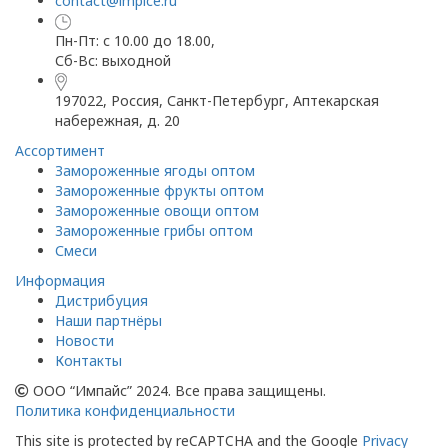
contact@impice.ru
Пн-Пт: с 10.00 до 18.00,
Сб-Вс: выходной
197022, Россия, Санкт-Петербург, Аптекарская
набережная, д. 20
Ассортимент
Замороженные ягоды оптом
Замороженные фрукты оптом
Замороженные овощи оптом
Замороженные грибы оптом
Смеси
Информация
Дистрибуция
Наши партнёры
Новости
Контакты
ООО “Импайс” 2024. Все права защищены.
Политика конфиденциальности
This site is protected by reCAPTCHA and the Google
Privacy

----------

● **What this task involves**: Copy exactly the lines running from the one that contains "Пн-Пт: с 10.00" to the end of the material, both ends included.

● **Response**:
Пн-Пт: с 10.00 до 18.00,
Сб-Вс: выходной
197022, Россия, Санкт-Петербург, Аптекарская
набережная, д. 20
Ассортимент
Замороженные ягоды оптом
Замороженные фрукты оптом
Замороженные овощи оптом
Замороженные грибы оптом
Смеси
Информация
Дистрибуция
Наши партнёры
Новости
Контакты
ООО “Импайс” 2024. Все права защищены.
Политика конфиденциальности
This site is protected by reCAPTCHA and the Google
Privacy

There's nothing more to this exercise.